If you'd like to understand more about how pelican works, check out the documentation [here](https://docs.pelicanplatform.org/about-pelican/core-concepts)

### Putting it all together

What does this mean in practice?

In an environment where pelicanfs is installed, then if you want to access data from the OSDF using fsspec or any library which uses fsspec, all that you need to do is give it the proper path with the osdf protocol to fsspec, and fsspec and pelicanfs will do all the work to resolve it behind the scenes.



---

## A PelicanFS Example using Real Data

The following is an example that shows how pelicanfs works on real world data using FSSPec and XArray to access Zarr data from AWS.

This portion of the notebook is based off of the [Project Pythia HRRR AWS Cookbook](https://projectpythia.org/HRRR-AWS-cookbook/)

### Setting the Proper Path
The data for this tutorial is part of AWS Open Data, hosted in the `us-west-2` region.
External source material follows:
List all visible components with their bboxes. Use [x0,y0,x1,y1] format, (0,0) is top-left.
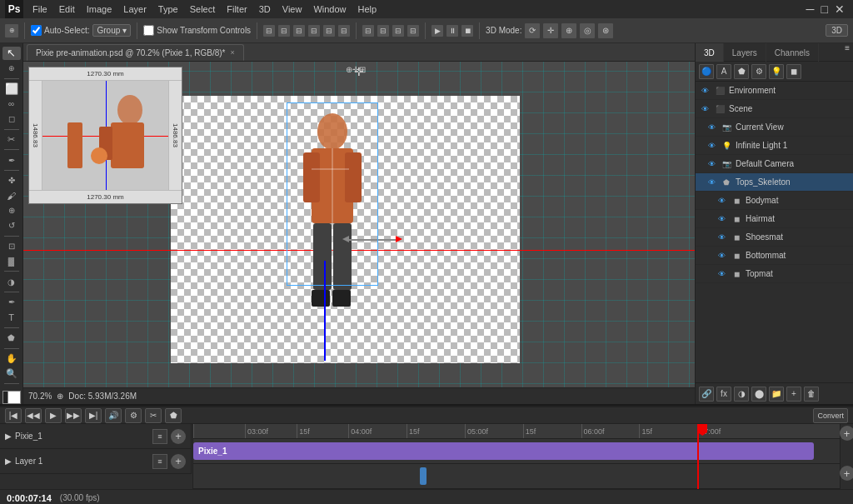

The OSDF provides access to that region using the `aws-opendata/us-west-1` namespace.

Let's first create a path which uses the `osdf` protocol.

In [None]:
# Set the date, hour, variable, and level for the HRRR data
date = '20211016'
hour = '21'
var = 'TMP'
level = '2m_above_ground'

# Construct file paths for the Zarr datasets using the osdf protocol
namespace_file1 = f'osdf:///aws-opendata/us-west-1/hrrrzarr/sfc/{date}/{date}_{hour}z_anl.zarr/{level}/{var}/{level}/'
namespace_file2 = f'osdf:///aws-opendata/us-west-1/hrrrzarr/sfc/{date}/{date}_{hour}z_anl.zarr/{level}/{var}/'

### Using FSSpec to access the data

Now we can access the data using XArray like normal. The two files will accessed using fsspec's `get_mapper` function, which knows to use PelicanFS because we created the path using the `osdf` protocol.

In [None]:
# Get mappers for the Zarr datasets

file1 = fsspec.get_mapper(namespace_file1)
file2 = fsspec.get_mapper(namespace_file2)

# Open the datasets
ds = xr.open_mfdataset([file1, file2], engine='zarr', decode_timedelta=True)

# Display the dataset
ds

### Continue the workflow
As you can see, xarray streamed the data correctly into the datasets. To prove the workflow works, the next cell continues the computation and generates two plots. This tutorial will not go in depth as to what this code is accomplishing.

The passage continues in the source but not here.